Syria opposition cancels second meeting with UN envoy
GENEVA
United Nations (UN) special envoy Staffan de Mistura (C-L) sits facing Syria's main opposition group during Syrian peace talks at the UN Offices in Geneva on February 1, 2016. Syria's main opposition group met formally on February 1 for the first time with UN special envoy Staffan de Mistura in Geneva for talks aimed at ending the country's civil war. / AFP / FABRICE COFFRINI
Syria’s main opposition group said Feb. 2 that it will not attend a planned afternoon meeting with the U.N. special envoy Staffan de Mistura, adding further doubts about the prospects for peace talks in Switzerland.“There is no meeting with de Mistura,” said Farah Atassi, member of the Saudi-backed High Negotiations Committee (HNC).
“We presented the demands that we wanted to demand.

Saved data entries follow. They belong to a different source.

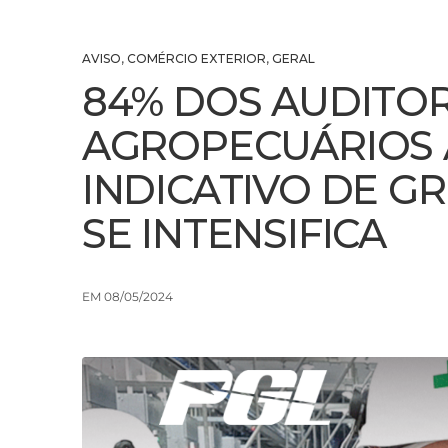
AVISO
,
COMÉRCIO EXTERIOR
,
GERAL
84% DOS AUDITO
AGROPECUÁRIOS
INDICATIVO DE G
SE INTENSIFICA
EM 08/05/2024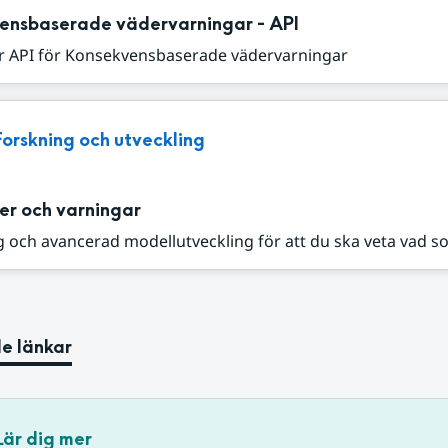
ensbaserade vädervarningar - API
r API för Konsekvensbaserade vädervarningar
Forskning och utveckling
er och varningar
 och avancerad modellutveckling för att du ska veta vad s
e länkar
Lär dig mer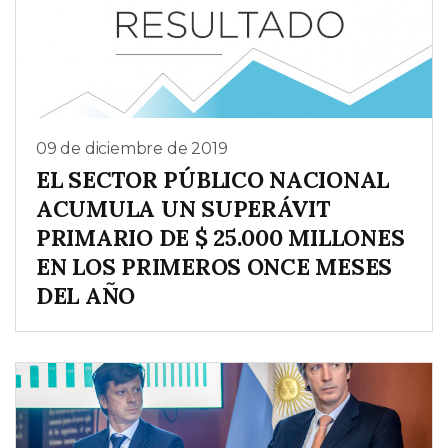
09 de diciembre de 2019
EL SECTOR PÚBLICO NACIONAL
ACUMULA UN SUPERÁVIT
PRIMARIO DE $ 25.000 MILLONES
EN LOS PRIMEROS ONCE MESES
DEL AÑO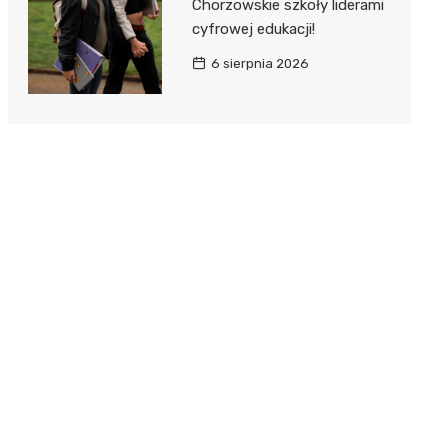
Chorzowskie szkoły liderami
cyfrowej edukacji!
6 sierpnia 2026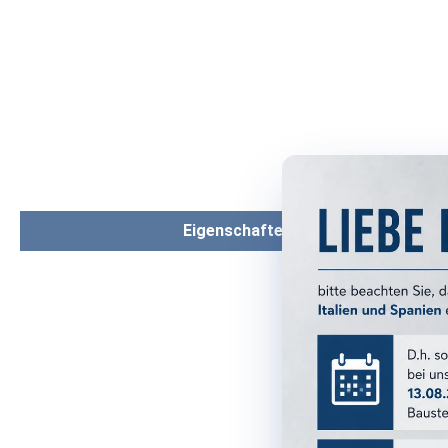
Eigenschaften
PRODUKTM
Serie:
Format:
Farbe:
Farbgruppe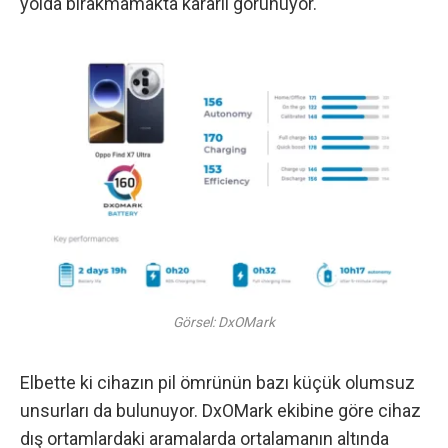
yolda bırakmamakta kararlı görünüyor.
Görsel: DxOMark
Elbette ki cihazın pil ömrünün bazı küçük olumsuz
unsurları da bulunuyor. DxOMark ekibine göre cihaz
dış ortamlardaki aramalarda ortalamanın altında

At this moment, there is no reason to repeat ourselves with de Mistura,” she told reporters outside of the U.N. headquarters in Geneva.
United Nations spokeswoman Khawla Mattar also confirmed that there would be “no other meetings today” with de Mistura, who met with the Syrian government delegation in the morning of Feb. 2.

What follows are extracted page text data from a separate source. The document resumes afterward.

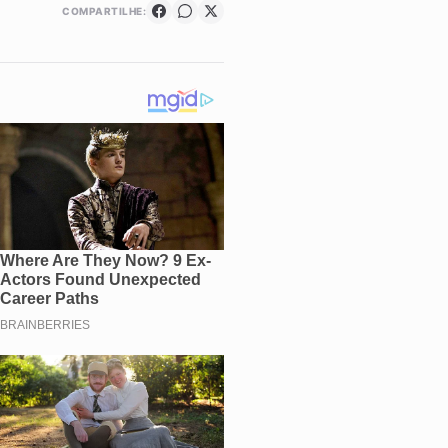
COMPARTILHE: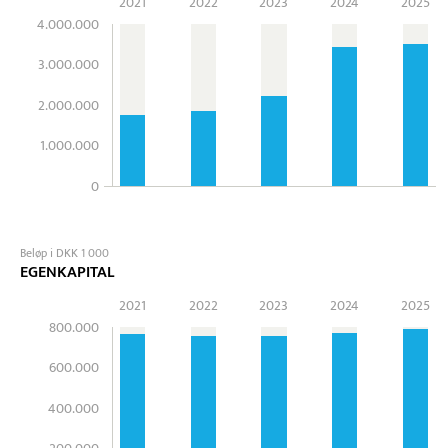
2021
2022
2023
2024
2025
4.000.000
3.000.000
2.000.000
1.000.000
0
Beløp i DKK 1 000
EGENKAPITAL
2021
2022
2023
2024
2025
800.000
600.000
400.000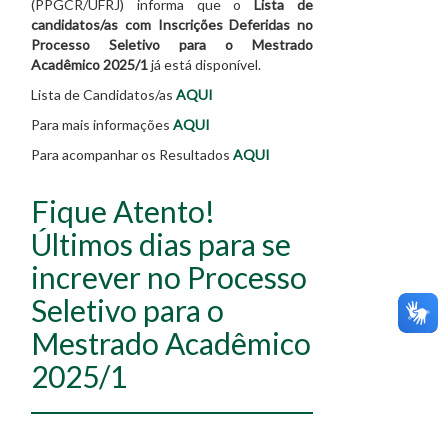
(PPGCR/UFRJ) informa que o
Lista de
candidatos/as com Inscrições Deferidas no
Processo Seletivo para o Mestrado
Acadêmico 2025/1
já está disponível.
Lista de Candidatos/as
AQUI
Para mais informações
AQUI
Para acompanhar os Resultados
AQUI
Fique Atento!
Últimos dias para se
increver no Processo
Seletivo para o
Mestrado Acadêmico
2025/1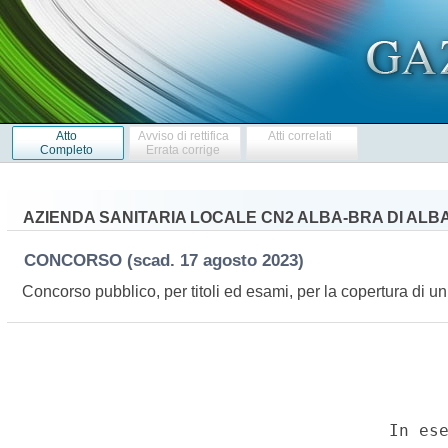
Atto
Avviso di rettifica
Atti correlati
Completo
Errata corrige
AZIENDA SANITARIA LOCALE CN2 ALBA-BRA DI ALB
CONCORSO
(scad. 17 agosto 2023)
Concorso pubblico, per titoli ed esami, per la copertura di u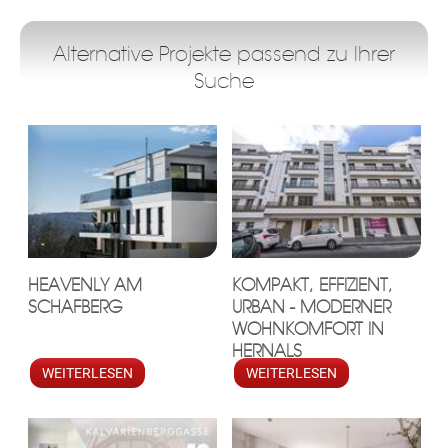
Alternative Projekte passend zu Ihrer
Suche
HEAVENLY AM
KOMPAKT, EFFIZIENT,
SCHAFBERG
URBAN - MODERNER
WOHNKOMFORT IN
HERNALS
WEITERLESEN
WEITERLESEN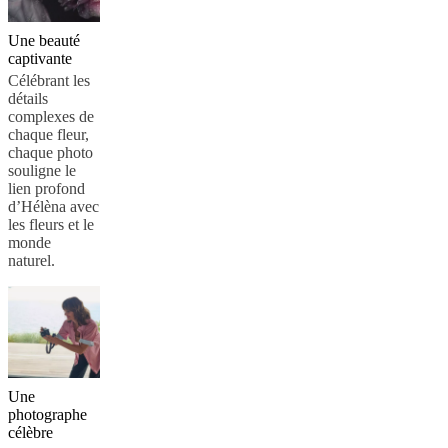
de
BoConcept
Valeurs
Responsabilité
Une beauté
de
captivante
l’entreprise
L’histoire
Espace
Célébrant les
presse
Savoir-
détails
faire
complexes de
et
chaque fleur,
qualité
Rencontre
chaque photo
avec
souligne le
nos
lien profond
designers
Personnalisation
Carrières
Standards
d’Hélèna avec
and
les fleurs et le
certifications
Déclaration
monde
d’accessibilité
Devenir
naturel.
franchisé
Professionals
Trade
Program
Projects
Articles
and
news
Une
photographe
célèbre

The afternoon gathering was to be the opposition delegation’s second meeting with the Swedish-Italian diplomat at the U.N. headquarters.
The announcement followed comments from the government’s chief negotiator Bashar al-Jaafari that formal indirect peace talks had not yet begun.
De Mistura had said Feb. 1 that his first official meeting with the HNC meant that the negotiations were indeed under way.
“The circumstances on the formalities are not yet ready. We are in the preparatory stage before the official launch of indirect negotiations,” Jaafari told reporters after a meeting with de Mistura.
“To prepare the official launch we have to have the presence of the two delegations, but on the other side the delegation has not been finalized,” he added.
Representatives of the HNC - which includes political and militant opponents of President Bashar al-Assad - have warned that they will not negotiate unless the government stops bombarding civilian areas, lifts blockades and releases detainees.
Meanwhile, Turkish Foreign Minister Mevlüt Çavuşoğlu has resumed regular contact with his U.S. counterpart, Secretary of State John Kerry, as Syrian peace talks continue.
Çavuşoğlu has been accompanying President Recep Tayyip Erdoğan during an ongoing Latin America tour that covers Chile, Peru and Ecuador. While in Santiago, the first leg of the tour, Kerry called Çavuşoğlu on Feb. 1 and the two exchanged views on the Geneva peace talks, Turkish diplomatic sources said.
In last ten days, Çavuşoğlu and Kerry have appeared to be in constant contact over the highly anticipated talks.
Most recently, Çavuşoğlu spoke to both Kerry and British Foreign Secretary Philip Hammond on Jan. 29. Earlier, on a visit to Strasbourg to hold talks at the Council of Europe and the Parliamentary Assembly of the Council of Europe (PACE), Çavuşoğlu spoke to both Kerry and Hammond.
On Jan. 24, the Turkish foreign minister spoke to both Kerry and French Foreign Minister Laurent Fabius and discussed the planned talks in Geneva.
On Feb. 2, Syrian government forces have taken several key villages north of the city of Aleppo as they press an advance that could break a long-running rebel siege of two Shiite villages.
Syrian state news agency SANA said government troops backed by pro-regime militants had “restored security and stability to the village of Hardatneen.”
The capture was also reported by the Syrian Observatory for Human Rights, a Britain-based monitor, which said government forces had also seized part of the nearby village of Ratyan.
The advances come after regime forces, backed by Russian air strikes, seized two other villages in the area on Feb. 1.
They bring government troops within five kilometers of the Shiite villages of Nubol and Zahraa, which are under regime control but have been besieged by rebel forces for over two years.
Observatory chief Rami Abdel Rahman said the capture of Ratyan and one smaller village could allow regime forces to effectively break the siege on Nubol and Zahraa, a longstanding government goal.
Meanwhile, U.S. Deputy Secretary of State Tony Blinken spoke to Salih Muslim - the head of the Syrian Kurdish Democratic Union Party (PYD) - about the Syria peace talks and the “continued cooperation in the fight against Daesh in northern Syria,” a spokesman said Feb. 1, using an acronym for ISIL.
In a telephone call, Blinken reinforced the importance of moving forward the political process for Syria, according to State Department spokesman John Kirby.